Jednak w ostatnich latach nastąpiła ważna zmiana. Rosnąca liczba badań wykazała, że zagrożenia dla zdrowia psychicznego uchodźców wykraczają daleko poza narażenie na potencjalnie traumatyczne doświadczenia związane z przemocą wojenną. Należą do nich, na przykład, liczne „stresory po migracji” obecne w miejscu ich pobytu - czynniki stresogenne, takie jak izolacja społeczna, ubóstwo, bezrobocie, przeludnione i niebezpieczne mieszkania oraz nasilona przemoc w rodzinie.

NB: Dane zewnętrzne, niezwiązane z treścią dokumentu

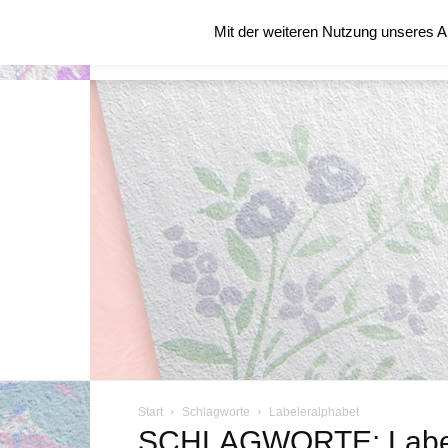
Samstag, August 8, 2026
Mit der weiteren Nutzung unseres A
STARTSEITE
ÜBER MICH
BLOG
Start
Schlagworte
Labeleralphabet
SCHLAGWORTE: Label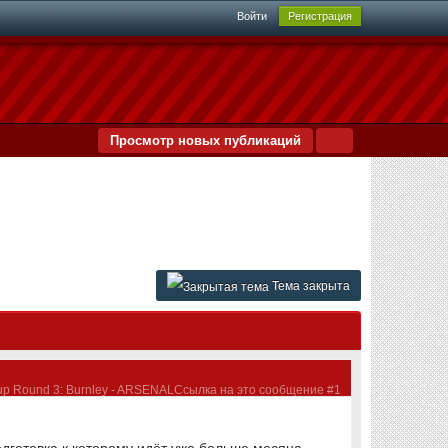
Войти
Регистрация
Просмотр новых публикаций
Тема закрыта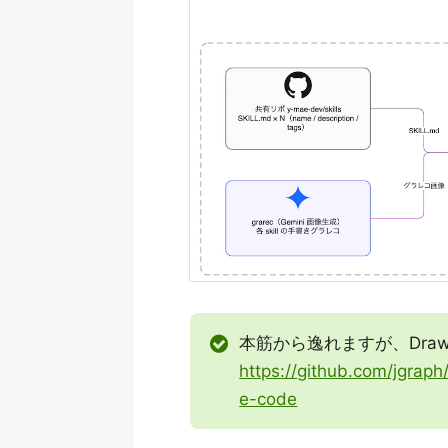
本筋から逸れますが、Dra
https://github.com/jgraph
e-code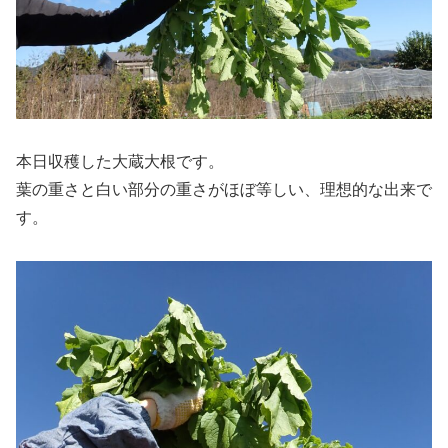
本日収穫した大蔵大根です。
葉の重さと白い部分の重さがほぼ等しい、理想的な出来で
す。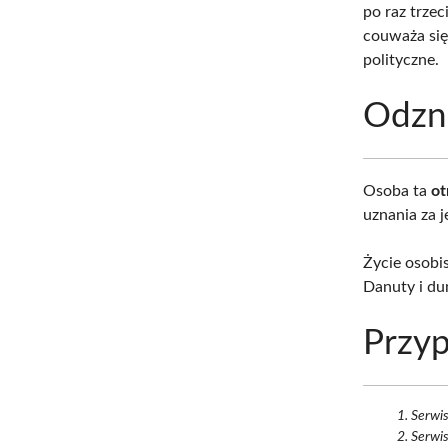
po raz trze
couważa się
polityczne.
Odzn
Osoba ta
ot
uznania za j
Życie osobi
Danuty i du
Przyp
Serwi
Serwi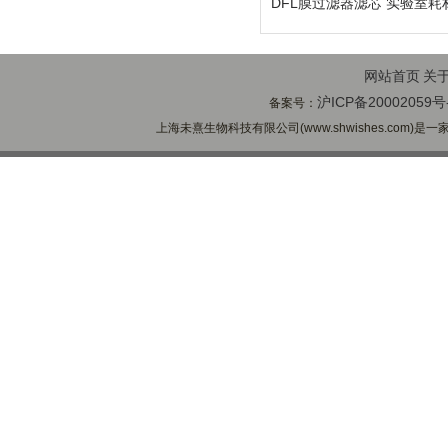
DFL膜过滤器滤芯 实验室耗
网站首页
关
沪ICP备20002059号
备案号：
上海未熹生物科技有限公司(www.shwishes.com)是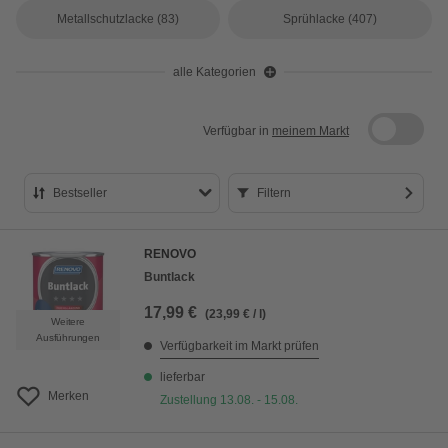
Metallschutzlacke
(83)
Sprühlacke
(407)
alle Kategorien
Verfügbar in
meinem Markt
Bestseller
Filtern
Bestseller
RENOVO
Preis aufsteigend
Buntlack
Preis absteigend
17,99 €
(23,99 € / l)
Weitere
Bewertung
Ausführungen
Verfügbarkeit im Markt prüfen
lieferbar
Merken
Zustellung 13.08. - 15.08.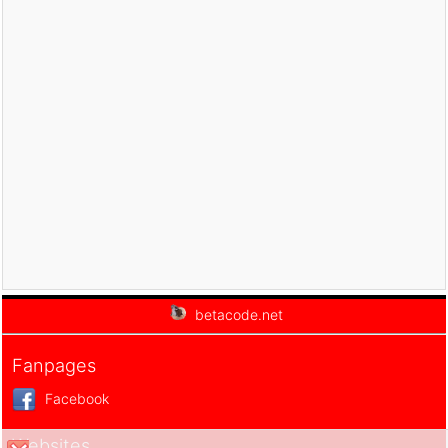
Типы данных в java
Битовые операции
Команда if else в Java
команды switch в Java
Циклы в Java
Массивы (Array) в Java
JDK Javadoc в формате CHM
Наследование и полиморфизм в Java
Руководство Java Function
Руководство Java BiFunction
Пример Java encoding и decoding с использованием
Apache Base64
Руководство Java Reflection
betacode.net
Java Удаленный вызов методов - Java RMI
Руководство Программирование Java Socket
Fanpages
Какую платформу я должен выбрать для разработки
приложений Java Desktop?
Facebook
Руководство Java Commons IO
Руководство Java Commons Email
Websites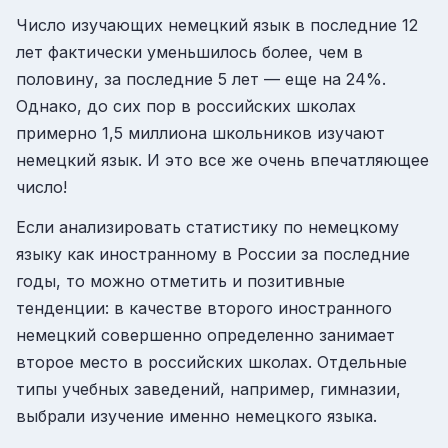
Число изучающих немецкий язык в последние 12
лет фактически уменьшилось более, чем в
половину, за последние 5 лет — еще на 24%.
Однако, до сих пор в российских школах
примерно 1,5 миллиона школьников изучают
немецкий язык. И это все же очень впечатляющее
число!
Если анализировать статистику по немецкому
языку как иностранному в России за последние
годы, то можно отметить и позитивные
тенденции: в качестве второго иностранного
немецкий совершенно определенно занимает
второе место в российских школах. Отдельные
типы учебных заведений, например, гимназии,
выбрали изучение именно немецкого языка.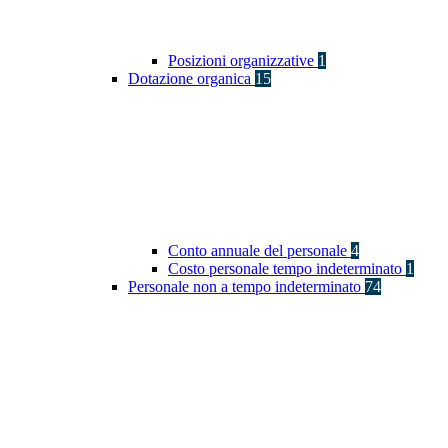
Posizioni organizzative
1
Dotazione organica
15
Conto annuale del personale
4
Costo personale tempo indeterminato
1
Personale non a tempo indeterminato
74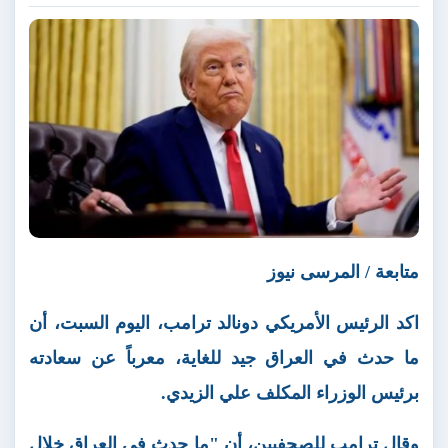
متابعة / المرسى نيوز
اكد الرئيس الأمريكي دونالد ترامب، اليوم السبت، أن
ما حدث في العراق جيد للغاية، معرباً عن سعادته
برئيس الوزراء المكلف علي الزيدي.
وقال ترامب للصحفيين، أن "ما حدث في العراق خلال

Obejmują także doświadczenia straty.
W JAKI SPOSÓB UCHODŹCY SĄ WPŁYNĄ NA STRATĘ? Jakie są typowe reakcje i sposoby radzenia sobie z różnymi typami strat (interpersonalnych, materialnych i psychologicznych) i jakie rodzaje wsparcia mogą być pomocne? Wyniki ostatnich badań dotyczących zdrowia psychicznego uchodźców oraz ogólnie natury żałoby i żałoby mogą rzucić trochę światła na te pytania.

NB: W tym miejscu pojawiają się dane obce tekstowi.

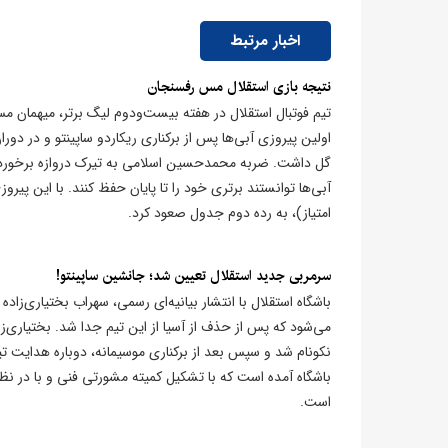
اخبار مرتبط
نتیجه بازی استقلال مس رفسنجان
تیم فوتبال استقلال در هفته بیست‌ودوم لیگ برتر، میهمان مس
اولین پیروزی آبی‌ها پس از برکناری ریکاردو ساپینتو و در دو
گل داشت. ضربه محمدحسین اسلامی به تیرک دروازه برخورد کر
امتیاز)، به رده دوم جدول صعود کرد.
سرمربی جدید استقلال تعیین شد؛ جانشین ساپینتو!
باشگاه استقلال با انتشار بیانیه‌ای رسمی، سهراب بختیاری‌زاد
می‌شود که پس از حذف از آسیا از این تیم جدا شد. بختیاری‌
نکونام شد و سپس بعد از برکناری موسیمانه، دوباره هدایت تیم
باشگاه آمده است که با تشکیل کمیته مشورتی فنی و با در نظر
است.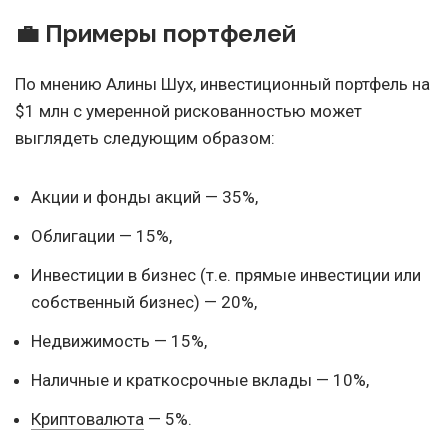
💼 Примеры портфелей
По мнению Алины Шух, инвестиционный портфель на
$1 млн с умеренной рискованностью может
выглядеть следующим образом:
Акции и фонды акций — 35%,
Облигации — 15%,
Инвестиции в бизнес (т.е. прямые инвестиции или
собственный бизнес) — 20%,
Недвижимость — 15%,
Наличные и краткосрочные вклады — 10%,
Криптовалюта
— 5%.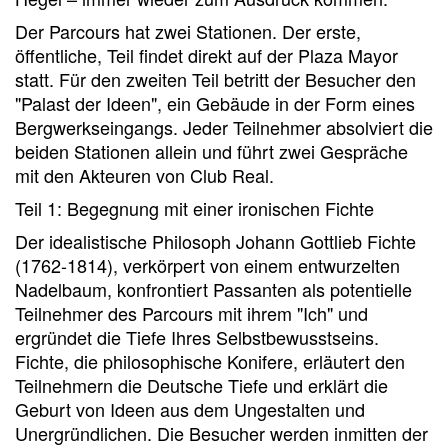
Der Parcours hat zwei Stationen. Der erste,
öffentliche, Teil findet direkt auf der Plaza Mayor
statt. Für den zweiten Teil betritt der Besucher den
"Palast der Ideen", ein Gebäude in der Form eines
Bergwerkseingangs. Jeder Teilnehmer absolviert die
beiden Stationen allein und führt zwei Gespräche
mit den Akteuren von Club Real.
Teil 1: Begegnung mit einer ironischen Fichte
Der idealistische Philosoph Johann Gottlieb Fichte
(1762-1814), verkörpert von einem entwurzelten
Nadelbaum, konfrontiert Passanten als potentielle
Teilnehmer des Parcours mit ihrem "Ich" und
ergründet die Tiefe Ihres Selbstbewusstseins.
Fichte, die philosophische Konifere, erläutert den
Teilnehmern die Deutsche Tiefe und erklärt die
Geburt von Ideen aus dem Ungestalten und
Unergründlichen. Die Besucher werden inmitten der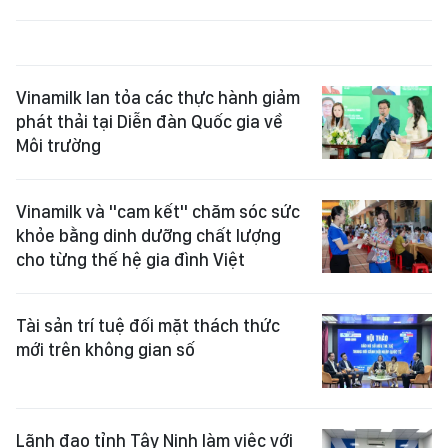
Vinamilk lan tỏa các thực hành giảm
phát thải tại Diễn đàn Quốc gia về
Môi trường
Vinamilk và "cam kết" chăm sóc sức
khỏe bằng dinh dưỡng chất lượng
cho từng thế hệ gia đình Việt
Tài sản trí tuệ đối mặt thách thức
mới trên không gian số
Lãnh đạo tỉnh Tây Ninh làm việc với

Większość uchodźców, podobnie jak większość ludzi w ogóle, nie doświadcza trwałego lub powodującego niepełnosprawność stresu psychicznego w następstwie utraty interpersonalnej (Nickerson i in., 2014). Żal jest ogromnie bolesny dla wielu ludzi, ale generalnie przechodzimy przez ból, nieustannie przechodząc do niego i z niego, gdy jego intensywność z czasem maleje. Dla większości osób pogrążonych w żałobie profesjonalna interwencja nie jest ani konieczna, ani nawet korzystna, szczególnie w ciągu pierwszych kilku miesięcy po stracie (Bonanno, 2010; Wortman i Boerner, 2012). W przeciwieństwie do tego, naturalnie występujące wsparcie społeczne, a także duchowe przekonania i praktyki mogą odgrywać ważną rolę w pomaganiu ludziom przejść przez smutek.
Wspomniany wcześniej afgański kolega, który stracił siostrę i jej rodzinę podczas wojny ze Związkiem Radzieckim, swój powrót do zdrowia po tragedii przypisywał połączeniu wsparcia społecznego ze strony rodziny i islamskiej koncepcji sabr- cierpliwość i głęboka wiara w Boga. Ocaleni z masakry w Gonagala na Sri Lance również przypisywali swoje uzdrowienie, choćby częściowe, emocjonalnemu i materialnemu wsparciu, które otrzymali, oraz regularnej praktyce Duńczyk- rytuał buddyjski, który, jak się uważa, zasługuje na zasługi dla dusz zmarłych, dzięki czemu nigdy więcej nie będą one tak strasznie cierpieć w przyszłym życiu.